House Speaker Boehner has long threatened to sue President Obama for failure to adhere to laws set by Congress. The suit is particularly a reaction to the Affordable Care Act. The rapid fire manner in which the act became the law of the land riddled it with challenges that even the President who was its greatest promoter did not foresee. ACA did not allow Americans to keep their doctors, nor did it lower medical costs. Deadlines could not be implemented on schedule. Rather than returning to Congress to remedy the lacunae of the landmark legislation, President Obama implemented changes by executive order. Boehner may not be a champion of the ACA, but as Speaker is duty bound to guard the power of Congress, i.e. to stop the President from usurping congressional prerogatives. Like it or not, the ACA reflected the collective will of the American legislature.
Many consider this suit to be an anti-Democratic plot. However, why use ACA which the Republicans opposed as the basis for legal action? It is an effort to protect Congress. If the suit advances through the court system, it will prevent repetition of past historical events in which individuals ignored legislatures to grab power. Students of ancient history are aware that there had been no emperor in Rome until the Roman Senate failed to oppose to the power grab of Julius Caesar. His name became the honorific by which all later Roman emperors were identified. In the nineteenth century Napoleon rose to his power in a similar manner. Hitler became fuehrer by appointment and later received the rubber stamp of the Reichstag. Each of these men has a special, ignominious place in history as totalitarian dictatorial, megalomaniacs.|
Obama is not an imperialist. He continues to recognize that his position is to serve the needs of the people. His use of executive orders is to reach a higher good that might be retarded if Congress were more actively consulted. But given a free hand, his actions may compromise the structure of American government, as was done by each of the three cited above.
Current events reflect that this action is not grand standing by one party against the other. Israeli Prime Minister Binyamin Netanyahu argues that the current nuclear build up in Iran is a greater threat to world security than ISIS. That may be hyperbole, yet easing of American sanctions against Iran seems to already be in process. Iran has not been forced to repudiate its nuclear program that the UN earlier on Tuesday admitted may be for military purpose, as reported by the Associated Press. By suspending sanctions, President Obama would reject Congress’ desires. The passed sanctions against Iran were passed unanimously by the Senate, and yet White House lawyers have already stated that the President can negotiate with Iran on the basis of presidential authority, without seeking legislative support. Those lawyers argue that the President is entitled to suspend sanctions. If this future action is truly in the pipeline, it bolsters Boehner’s effort to stop the President. One must wonder, too, how the elimination of sanctions benefits President Obama, the Democratic Party or the American people.
In addition to lessons from ancient and modern history, precedents apply from Jewish tradition. Shemaya, an early sage of the rabbinic period, argued “love the enterprise but despise authority.” There may be no nobler action than service to the American people, whether as government officials or as members of the armed services. When power goes to the heads of office holders and soldiers, authority corrupts and is hateful.

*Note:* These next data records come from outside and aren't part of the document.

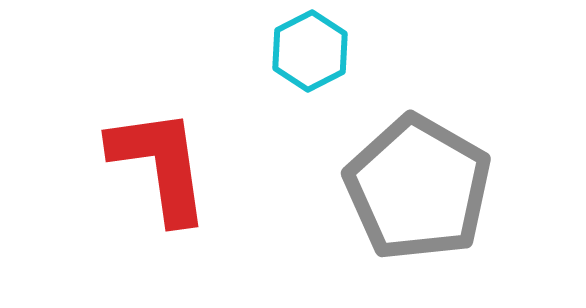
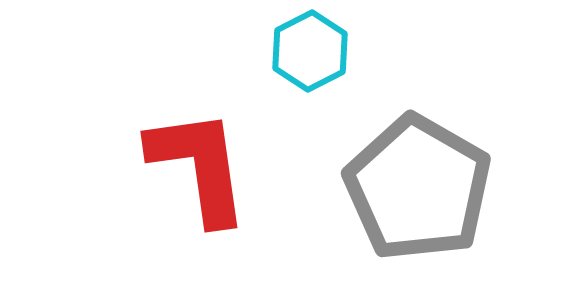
red L-shape: moved 39 px right, 1 px down
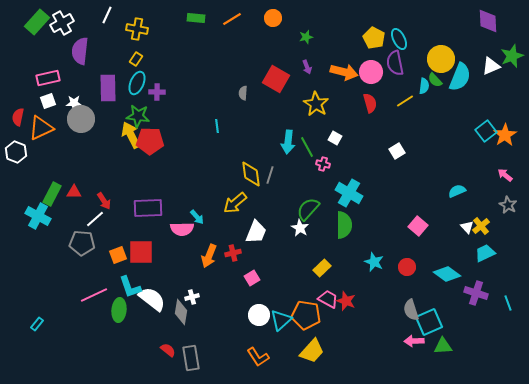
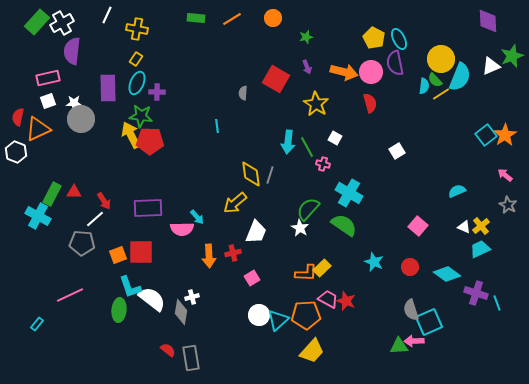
purple semicircle at (80, 51): moved 8 px left
yellow line at (405, 101): moved 36 px right, 7 px up
green star at (138, 116): moved 3 px right
orange triangle at (41, 128): moved 3 px left, 1 px down
cyan square at (486, 131): moved 4 px down
green semicircle at (344, 225): rotated 56 degrees counterclockwise
white triangle at (467, 227): moved 3 px left; rotated 24 degrees counterclockwise
cyan trapezoid at (485, 253): moved 5 px left, 4 px up
orange arrow at (209, 256): rotated 25 degrees counterclockwise
red circle at (407, 267): moved 3 px right
pink line at (94, 295): moved 24 px left
cyan line at (508, 303): moved 11 px left
orange pentagon at (306, 315): rotated 12 degrees counterclockwise
cyan triangle at (281, 320): moved 3 px left
green triangle at (443, 346): moved 44 px left
orange L-shape at (258, 357): moved 48 px right, 84 px up; rotated 55 degrees counterclockwise
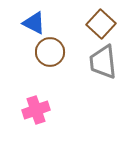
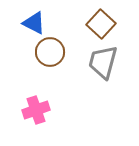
gray trapezoid: rotated 21 degrees clockwise
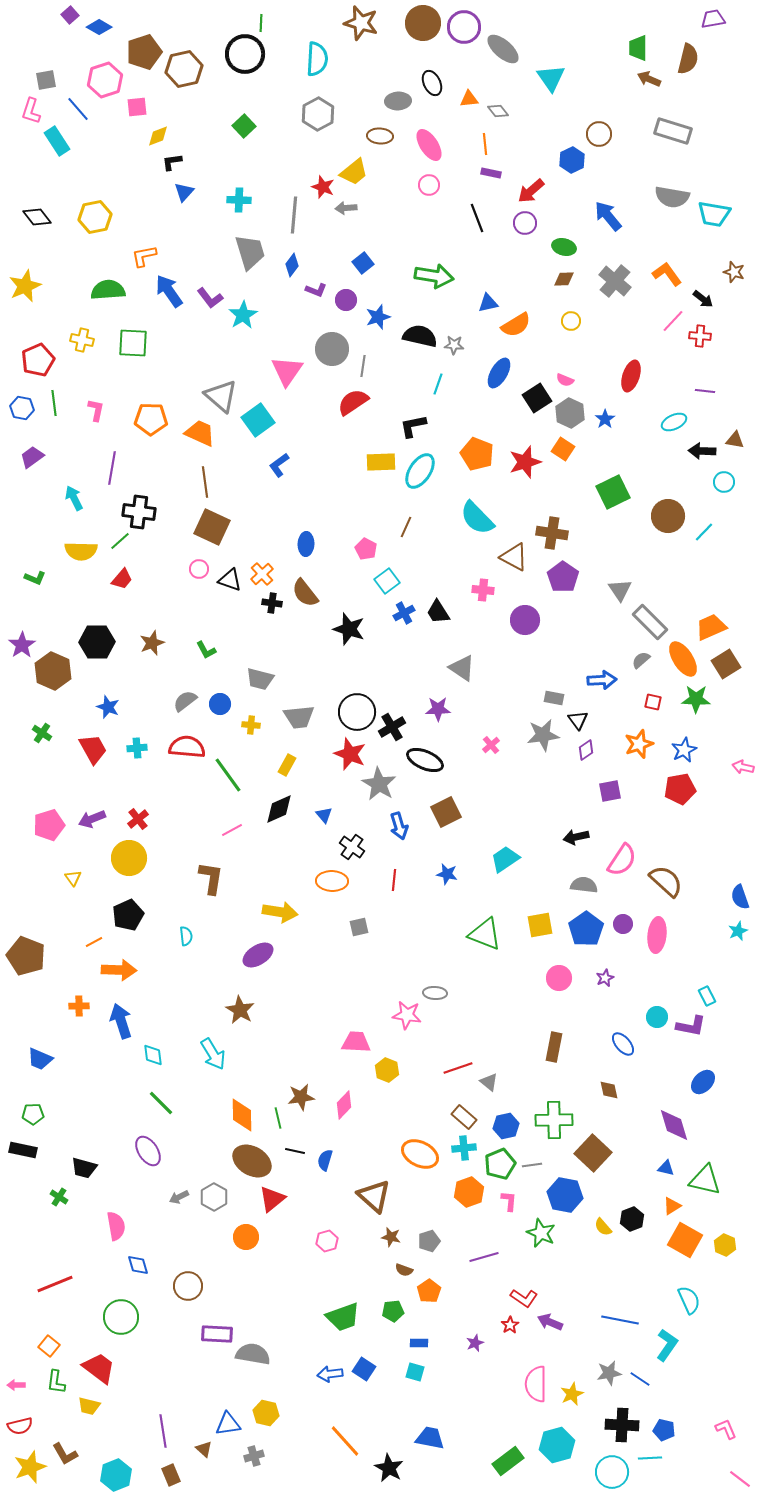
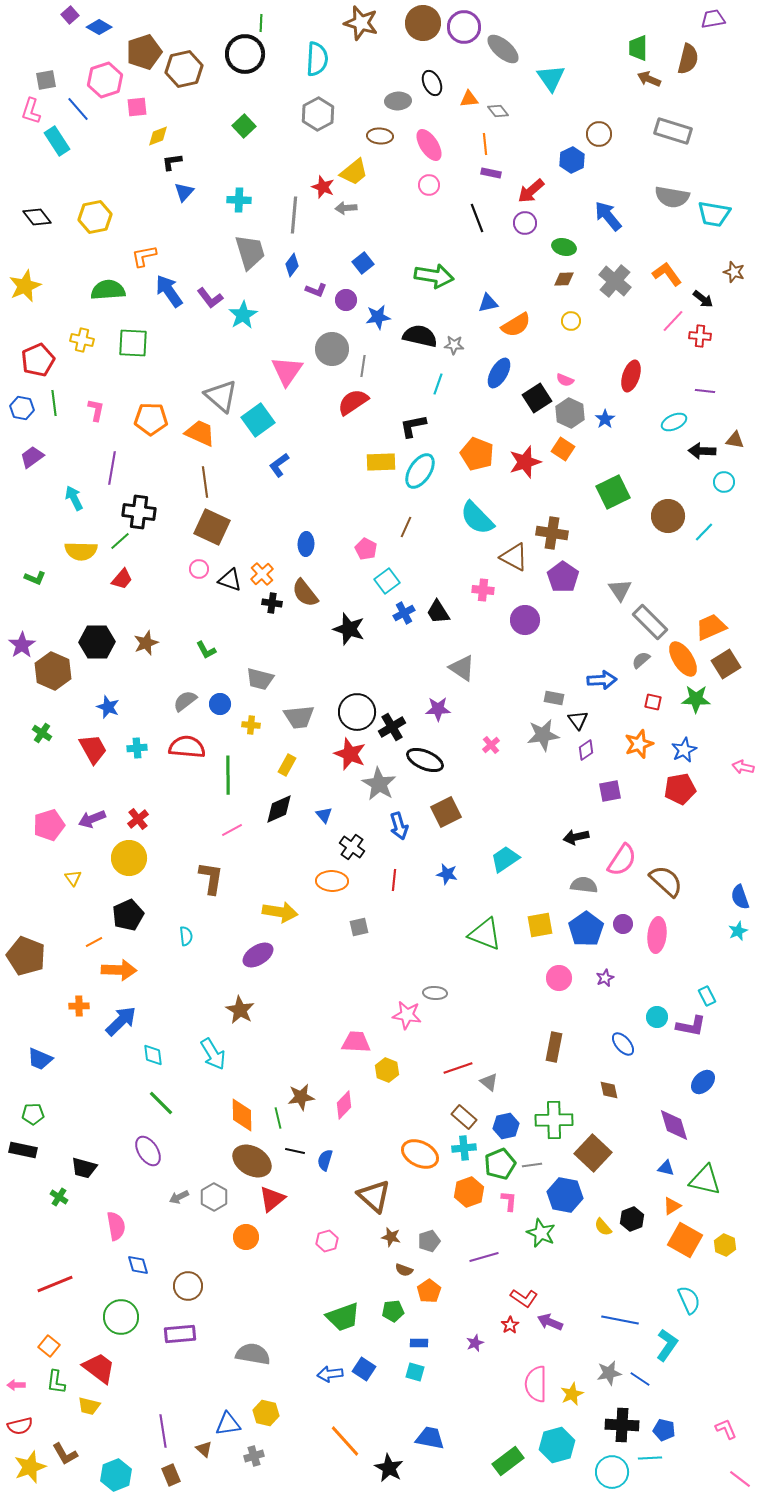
blue star at (378, 317): rotated 10 degrees clockwise
brown star at (152, 643): moved 6 px left
green line at (228, 775): rotated 36 degrees clockwise
blue arrow at (121, 1021): rotated 64 degrees clockwise
purple rectangle at (217, 1334): moved 37 px left; rotated 8 degrees counterclockwise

The American government is inefficient by design. From its inception it has been divided into three centers of authority: the executive (presidency), the legislature (Congress) and the courts. Each arm influences the others. Each arm is also inhibited and prevented from too rapidly promoting its plans for theory to practice. This tripartite approach is reminiscent of Rabbi Simon’s teaching. Rabbi Simon described the societal structure of the perfect society using the terms of his time. “There are three crowns: a crown of scholarship, a crown of the priesthood and a crown of the monarchy. The crown of a good reputation rests on the backs of the others.”
In Rabbi Simon’s time the legislature of his period was a scholocracy. While there was no longer a king, a renewal of the kingship was badly wanted. Religious events were still organized by priests Regardless of where a leader’s power was based, having a good reputation, i.e. integrity, was more important than anything else.
President Obama acts according to his view of what is needed for America. However, if he pushes through an agenda against the will of the country’s elected legislature, it is his integrity that is questionable; hence the lawsuit.